In addition to the close-packing schemes of identical atoms (such as hexagonal close-packing and face-centered cubic), atoms with different radii and electronic states in metal alloys are able to pack into more complex phases composed of spheres, such as the Frank–Kasper (F-K) phases (1, 2), which combine the Frank lattice (icosahedron with a coordination number of 12) and the Kasper lattice (with higher coordination numbers of 14, 15, and 16). A few F-K phases such as the A15- (space group of $Pm\overline{3}n$) and σ- (space group of P4₂/mnm) phases are periodic approximants of different quasicrystals. Quasicrystals, first identified in supercooled metal alloys, are aperiodic, and possess 5-, 7-, 8-, 10-, or 12-fold rotational symmetry but no long-range translational periodicity (3–5). Stabilization of these phases in metals originates from both geometric factors and the tendency to enhance low orbital electron sharing due to fewer surface contacts among the atoms (6).

F-K phases have also been identified in soft-matter systems, including small-molecule surfactants (7–9), block copolymers (10–12), dendrimers (13–15), liquid crystals (16, 17), colloidal particles (18), and, very recently, molecular giant tetrahedra (19). In contrast to metal alloys that use atoms as the motifs, organic/hybrid molecules first self-assemble into spheroidal motifs (micelles), and the motifs further organize into supramolecular lattices. Dodecagonal quasicrystals (DQCs) with 12-fold rotational symmetry have also been reported; representative examples include mesoporous silica constructed from small-molecule surfactant micelles (20), micelles of linear diblock copolymers (21), specifically designed single-component dendrimers (22), and tetrablock copolymers (23). Very recently, a DQC phase was identified as a metastable state in supercooled diblock copolymer melts (24).

Despite these successes, observations of these unconventional ordered phases of spheroids in soft materials largely rely on serendipity. A grand challenge is to understand the structural evolution pathways and relationships among these different phases, and to control the spatial packing of the supramolecular spheroidal motifs into targeted nanostructures (25). Self-assembling polymeric materials (such as block copolymers) offer almost unlimited freedom to tailor the chemical structures of the materials and control the size and packing symmetry of the phase-separated nanodomains. Notably, the geometric effect on phase diagrams of diblock copolymers has been theoretically assessed (26, 27). It is argued that besides the commonly observed body-centered cubic (BCC) phase in linear diblock copolymers, the A15- and σ-phases should be stable in linear-branched diblock copolymers with large conformational asymmetry (26, 27).

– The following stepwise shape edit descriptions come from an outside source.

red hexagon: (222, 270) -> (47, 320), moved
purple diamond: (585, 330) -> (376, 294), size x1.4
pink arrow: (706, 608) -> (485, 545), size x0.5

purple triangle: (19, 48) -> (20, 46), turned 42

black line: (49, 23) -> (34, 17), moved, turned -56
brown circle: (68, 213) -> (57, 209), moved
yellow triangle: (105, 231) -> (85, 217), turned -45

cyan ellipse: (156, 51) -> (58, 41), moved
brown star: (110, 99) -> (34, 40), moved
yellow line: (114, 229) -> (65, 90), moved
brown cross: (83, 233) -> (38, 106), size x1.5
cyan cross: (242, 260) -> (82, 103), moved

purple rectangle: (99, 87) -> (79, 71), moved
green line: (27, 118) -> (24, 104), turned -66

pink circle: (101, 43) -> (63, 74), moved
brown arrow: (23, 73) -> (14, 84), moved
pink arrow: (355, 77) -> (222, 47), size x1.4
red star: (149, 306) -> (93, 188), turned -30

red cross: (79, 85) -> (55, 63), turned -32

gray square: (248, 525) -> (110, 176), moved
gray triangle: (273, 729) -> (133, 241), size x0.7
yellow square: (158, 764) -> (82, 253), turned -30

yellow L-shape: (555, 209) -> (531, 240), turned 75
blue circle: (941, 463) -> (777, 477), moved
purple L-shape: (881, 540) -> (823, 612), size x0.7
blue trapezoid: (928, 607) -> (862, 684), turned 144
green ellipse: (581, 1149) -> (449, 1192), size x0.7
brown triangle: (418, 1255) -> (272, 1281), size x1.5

Here, we present an experimental study on the self-assembly of a series of four giant surfactants based on polyhedral oligomeric silsesquioxane (POSS). These giant surfactants are designed to possess different molecular geometries by attaching n = 1–4 identical polystyrene (PS) tails onto a single vertex of a hydrophilic POSS cage (DPOSS-nPS_m, Fig. 1). Nanophase separation between the hydrophilic POSS cages and the hydrophobic PS tails drives the formation of various highly ordered nanostructures in the bulk with feature sizes around 10 nm. When n = 1 or 2, the phase transitions display the conventional sequence as found in typical diblock copolymers, such as the usual BCC micellar phase, hexagonal cylindrical phase (HEX), and lamellar phase (LAM), but with shifted phase boundaries in terms of volume fraction of the PS tails (v_f^PS) as previously predicted (28, 29). More importantly, when n = 3 or 4, stable A15-, σ-, and DQC phases are identified in the spheroidal micelle region of the phase diagram, resulting in a distinct sequence of transitions from one phase to the next with increasing v_f^PS.

Fig. 1.

Chemical structures of the DPOSS-nPS_m giant surfactants with geometrical variations. n indicates the number of tails (tethers) emanating from a single vertex in each molecule; m is the statistical degree of polymerization of each PS tail.

Results and Discussion

Giant surfactants DPOSS-nPS_m are synthesized following the sequential “click” chemistry approach (30–32) with precisely defined chemical compositions, molecular geometry, and narrow polydispersity (SI Appendix, Figs. S1–S17). Fourteen hydroxyl groups cap the seven nontethered vertices of the POSS cages to provide sufficient immiscibility and driving force for phase separation. These samples reflect a systematic, two-parameter control in primary chemical structures. Within each series, the POSS head group is fixed and the lengths of the PS tails are varied to tune v_f^PS of each sample. Among the different series, variation in n leads to variations in molecular geometry (Fig. 1). Thermal annealing processes are applied to generate self-assembled nanostructures of the DPOSS-nPS_m samples, which are studied via combined techniques of small-angle X-ray scattering (SAXS) (in reciprocal space) on the bulk samples and bright-field (BF) transmission electron microscopy (TEM) (in real space) on microtomed sample sections.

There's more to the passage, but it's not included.